Washington University.
Lewis E. Berman, PhD, MS
April 15, 2013
Abstract
Lower survey and study response rates and higher costs provide significant challenges to
carry out biomedical and public health research. Increasingly health studies desire larger sample
sizes in order to analyze illnesses that may occur with low prevalence in the population.
Moreover, sub-group delineation is required in order to assess illness in hard to reach groups or
those groups that may occur with lower frequency in the general population.
The increasing availability of electronic medical information may serve as the foundation
for automatically matching individuals with health researchers for the purposes of advancing
health research. As electronic health records become the norm in the delivery of care, the record
and feature space for this data will become quite large. This will provide the basis for accurately
matching individuals with health researchers and projects.
This paper proposes a conceptual model to match individuals using filtering, data
reduction, and similarity coefficients. The filtering and data reduction steps reduce the scale of
the problem from a computational perspective. A simulation of the conceptual model is
illustrated. The findings from the simulation demonstrate that the record and feature space can be
significantly reduced and automated.
1 Introduction
There has been an increase in the demand for information access due to the widespread
use and ubiquitous nature of the Internet. Concurrently, medicine has undergone significant
change in equipment, procedures, treatments, monitoring, and specialization. In addition, the
federal government of the United States (U.S.) is investing in health information technology
(HIT) and electronic health records (EHR) with the hope that it will improve health [1].

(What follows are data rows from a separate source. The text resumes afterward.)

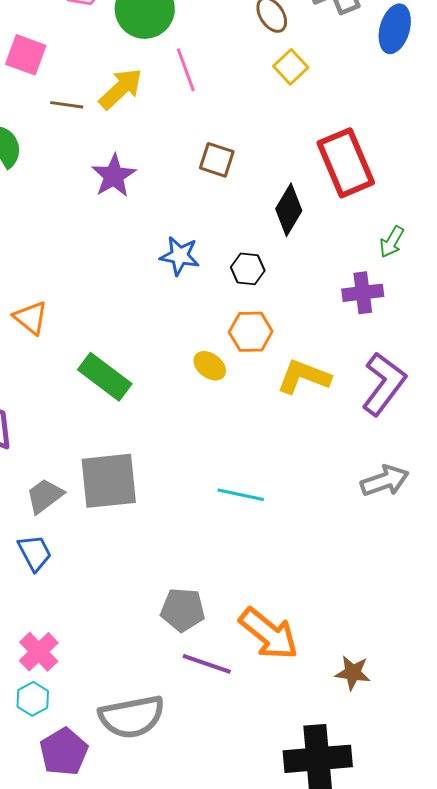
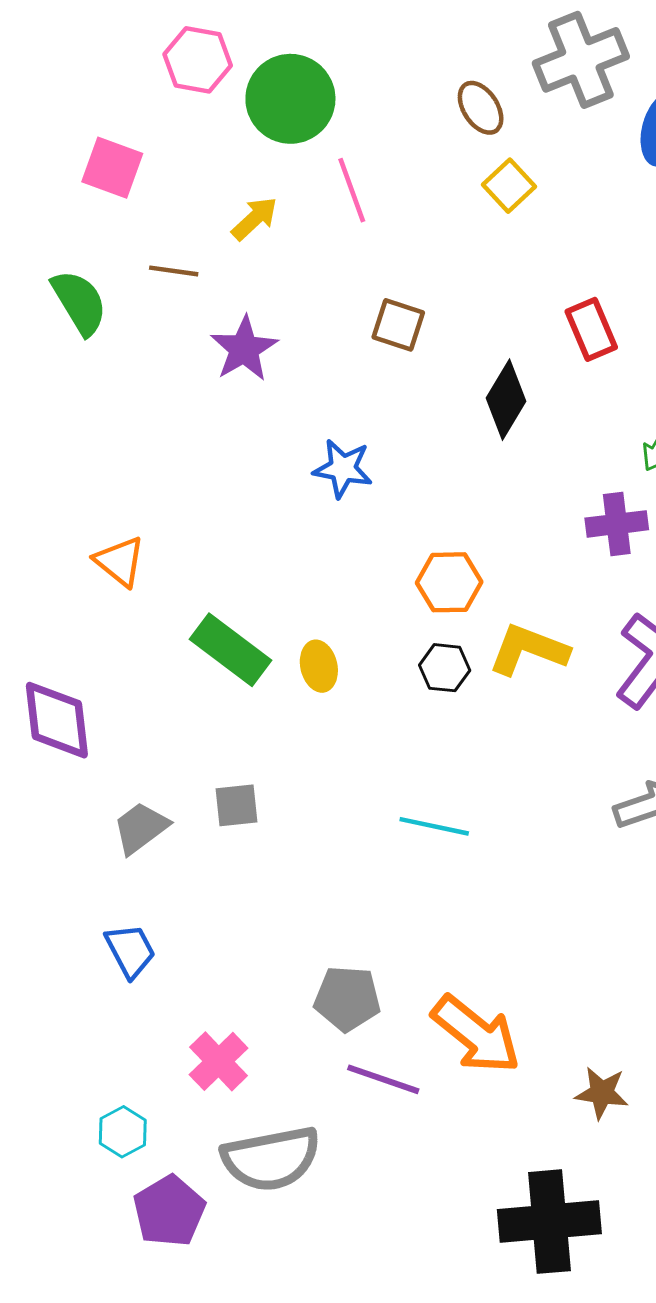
yellow arrow: (121, 89) -> (254, 219), size x0.7
brown line: (67, 105) -> (174, 271), moved
red rectangle: (346, 163) -> (591, 329), size x0.6
black hexagon: (248, 269) -> (445, 668), moved
yellow ellipse: (210, 366) -> (319, 666), moved, turned 40
gray square: (109, 481) -> (237, 805), size x0.5
blue trapezoid: (35, 553) -> (130, 951), moved
pink cross: (39, 652) -> (219, 1061), moved

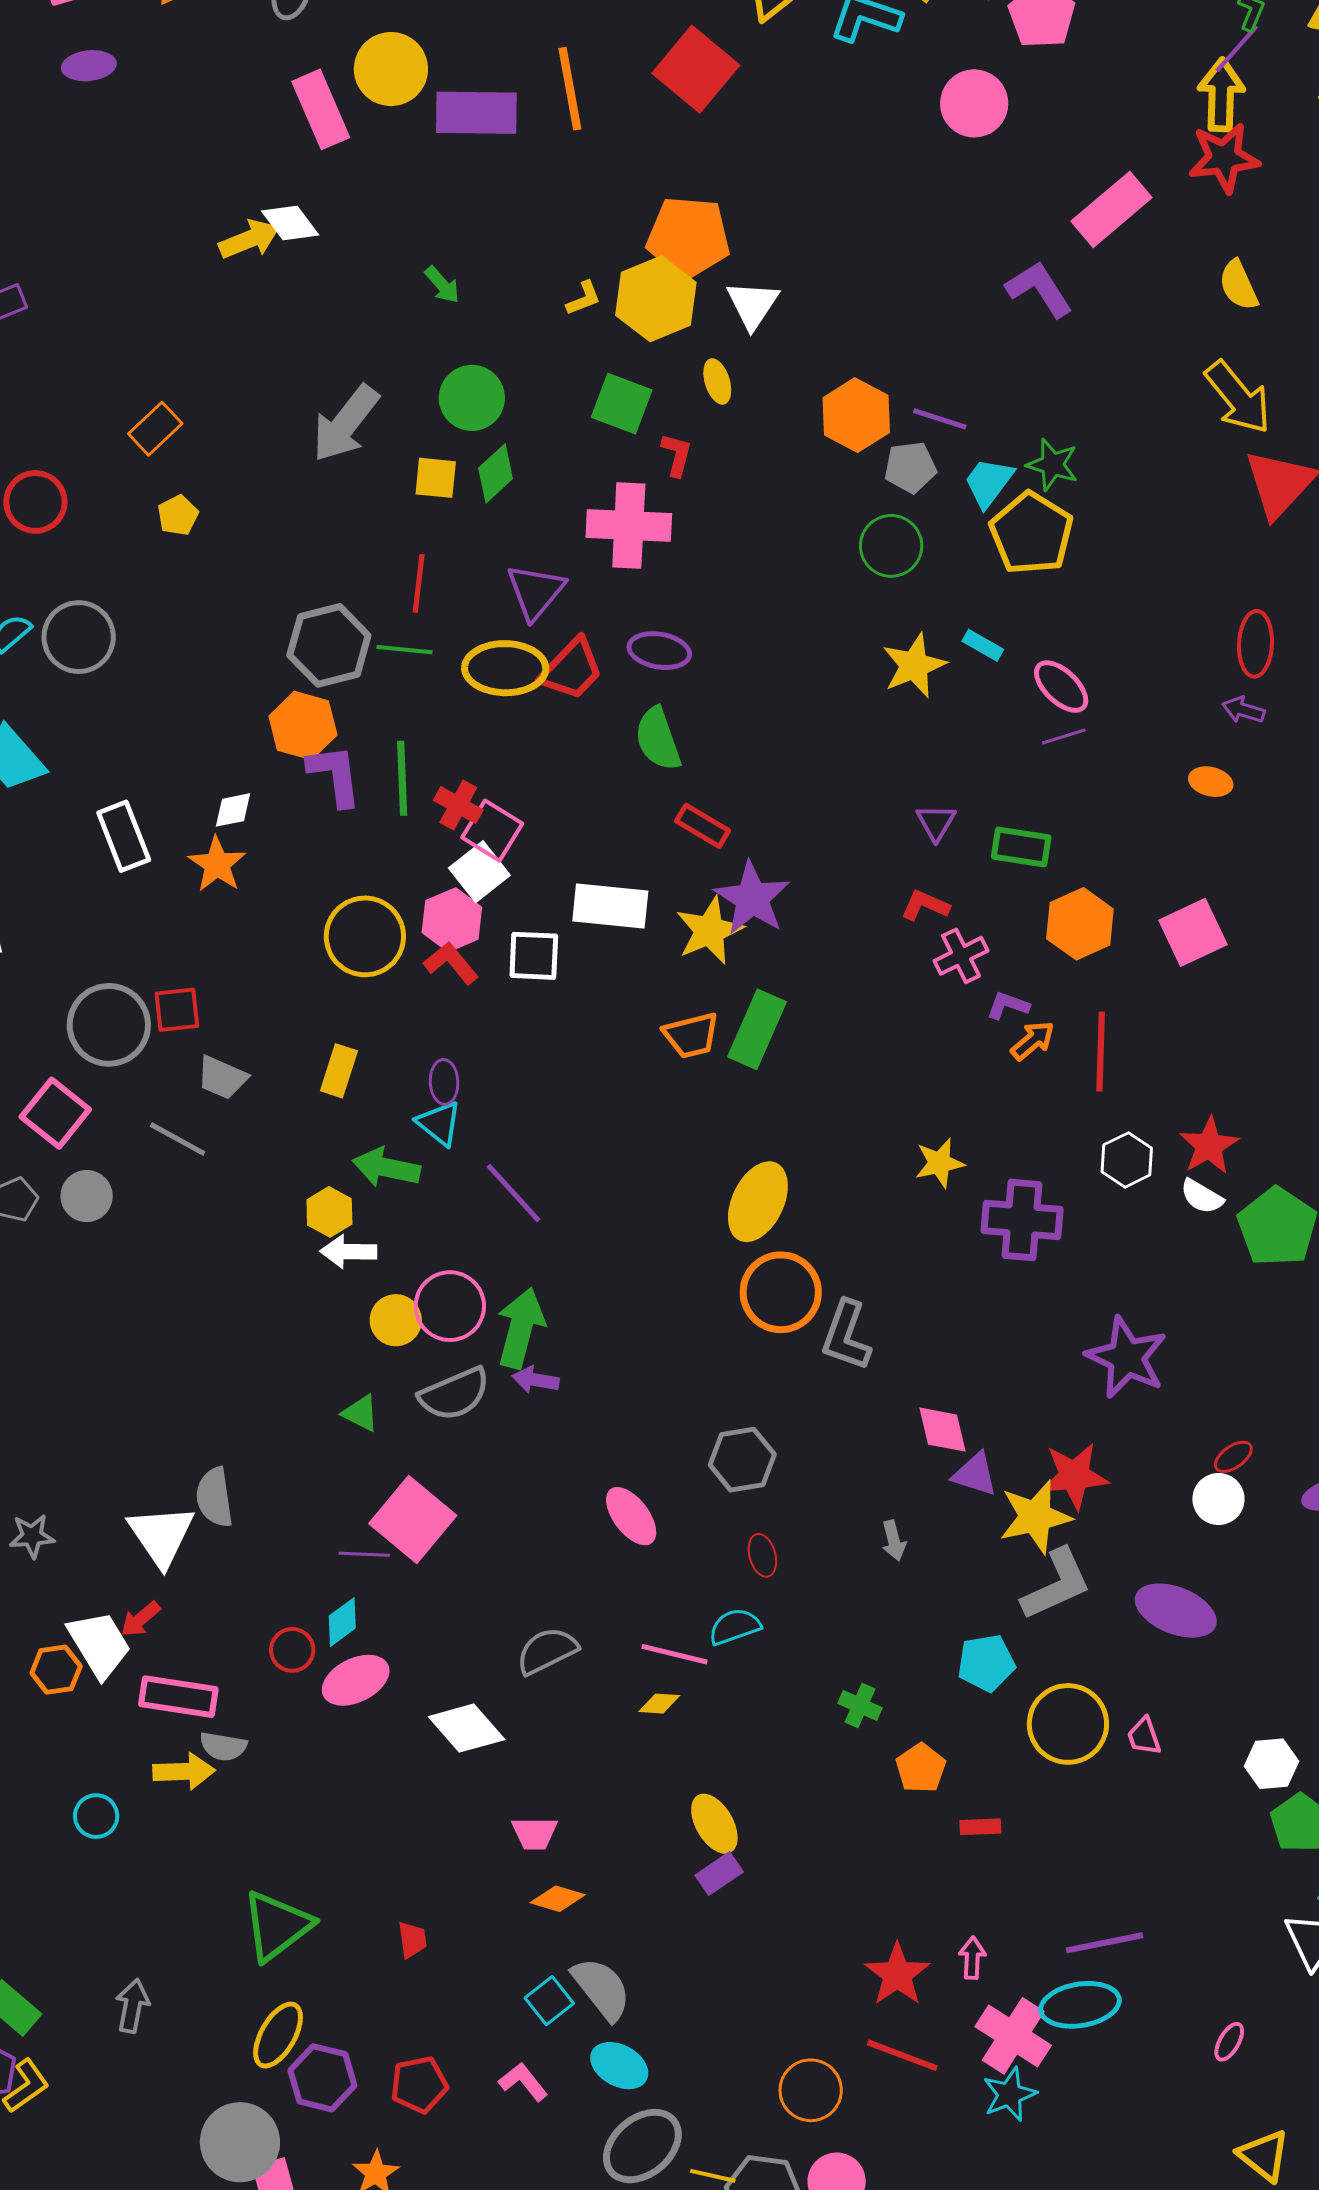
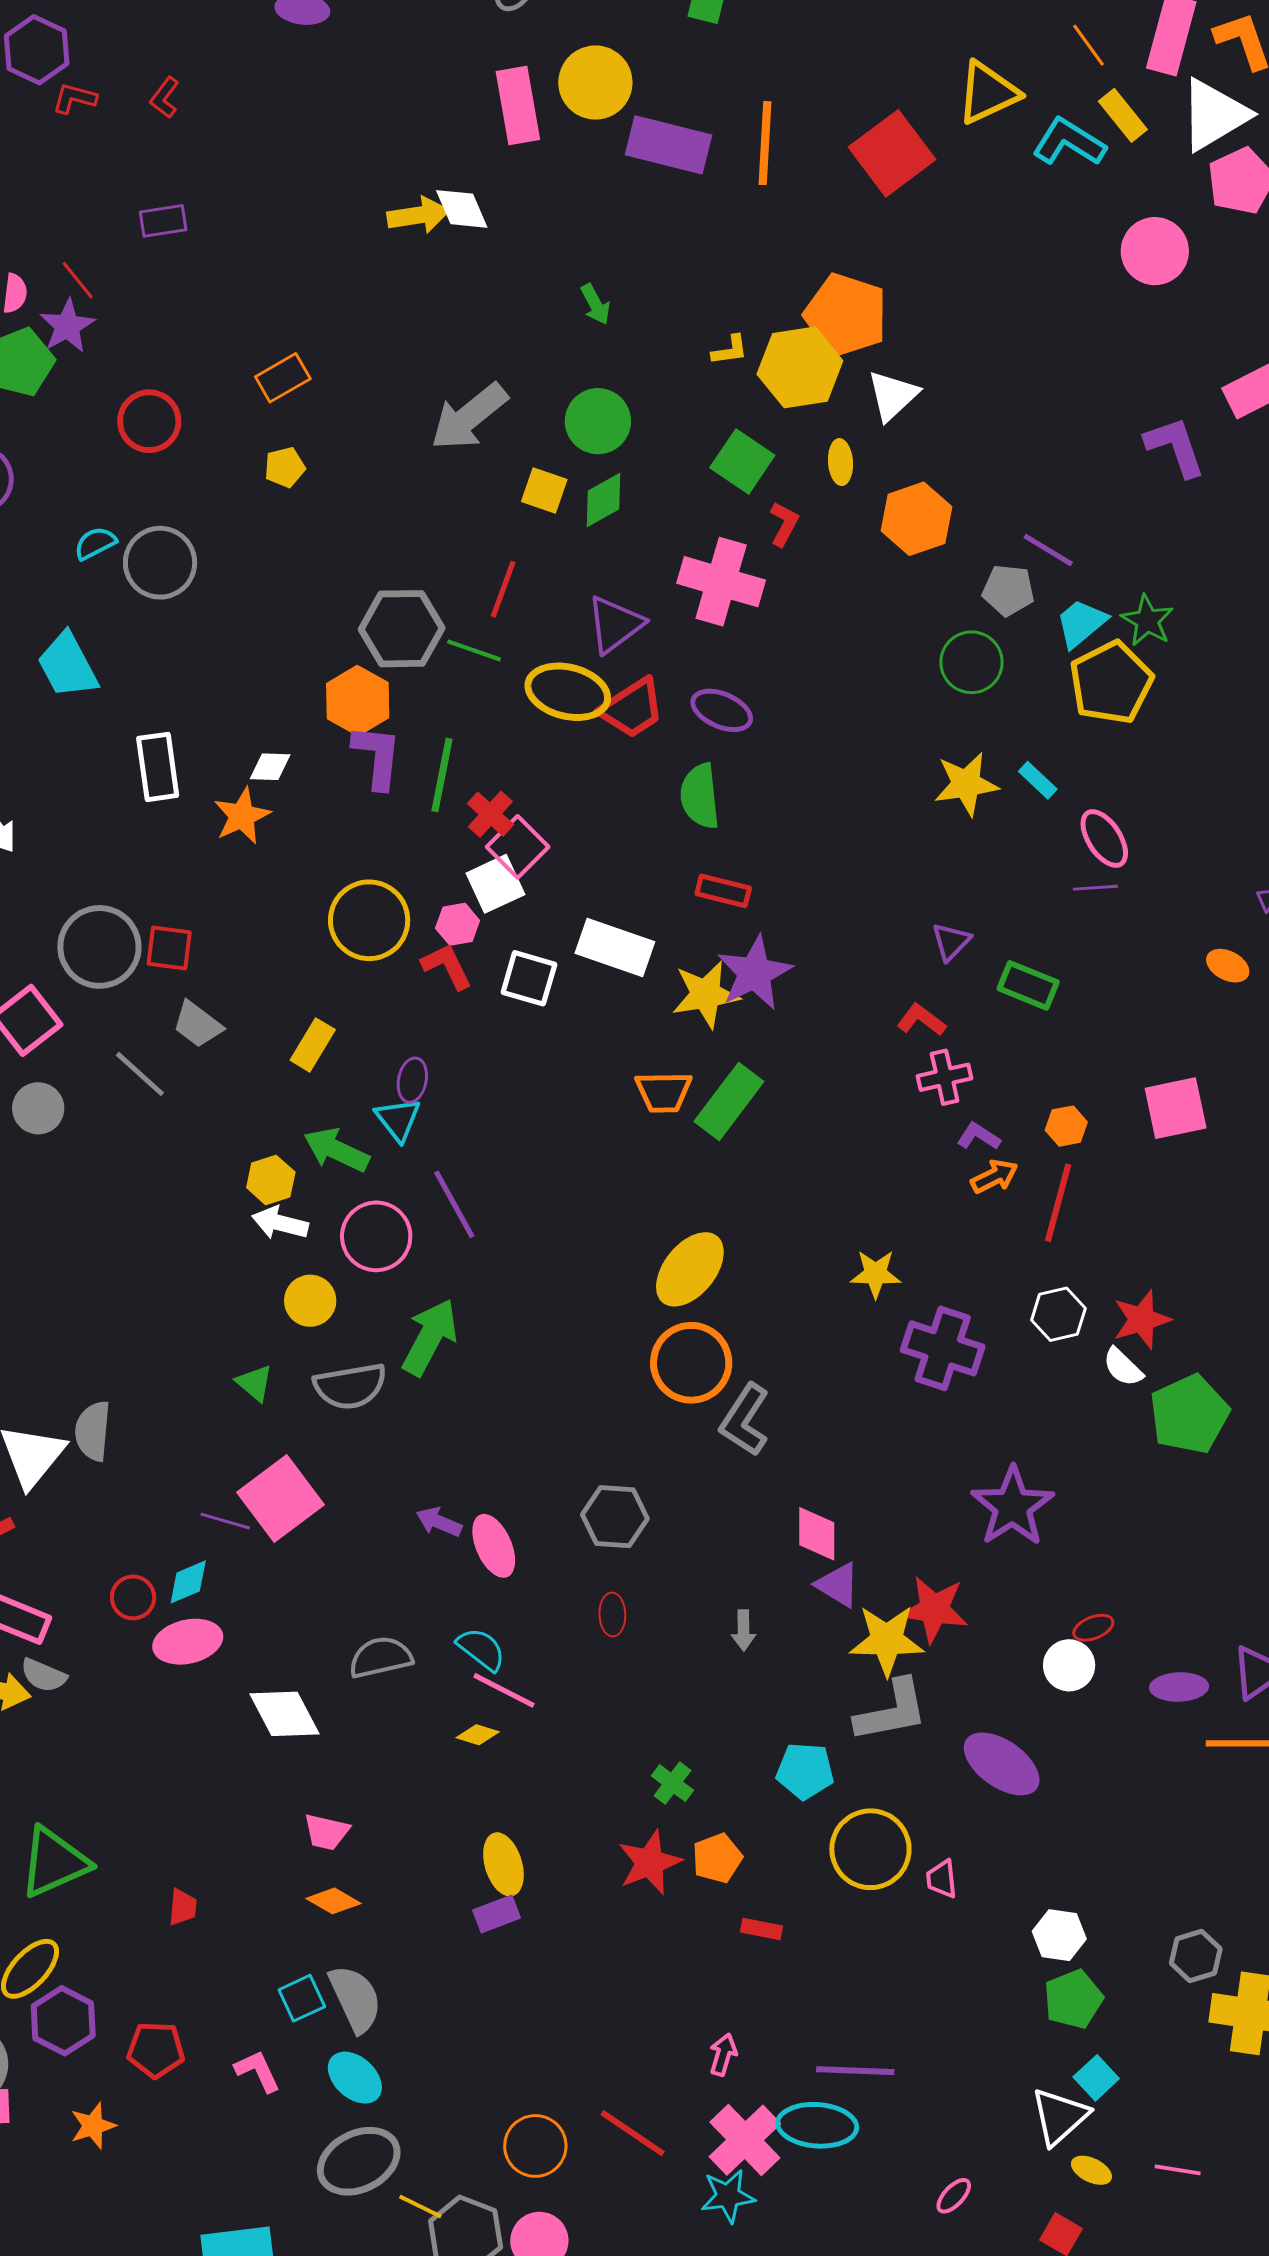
orange hexagon: (856, 415) -> (916, 519), moved
red rectangle: (703, 826) -> (723, 891), turned -30
pink hexagon: (452, 920) -> (458, 924), size x0.7
orange hexagon: (1080, 924) -> (1066, 1126), moved, size x0.6
pink circle: (450, 1306) -> (376, 1236), moved
purple arrow: (536, 1380) -> (439, 1522), moved
cyan semicircle: (735, 1627) -> (481, 1649), moved, turned 44
red star: (897, 1974) -> (650, 1862), moved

Currently, individuals self-select into online health communities or pre-defined groups.
An alternative to self-selection is automated formation of health communities using medical
measurements. In essence, a “matchmaking mechanism” between patients can be automated
using medical measurements from an electronic health record [2, page 6]. While matching may
be done for social support, it may also be done for the purposes of health research.
1.1 Problem Statement
A common problem across disparate disciplines is matching and grouping objects based
on feature similarity. This is a classification. In the biological sciences, classification has been
emphasized to develop taxonomies such as the well-defined classification of the animal kingdom.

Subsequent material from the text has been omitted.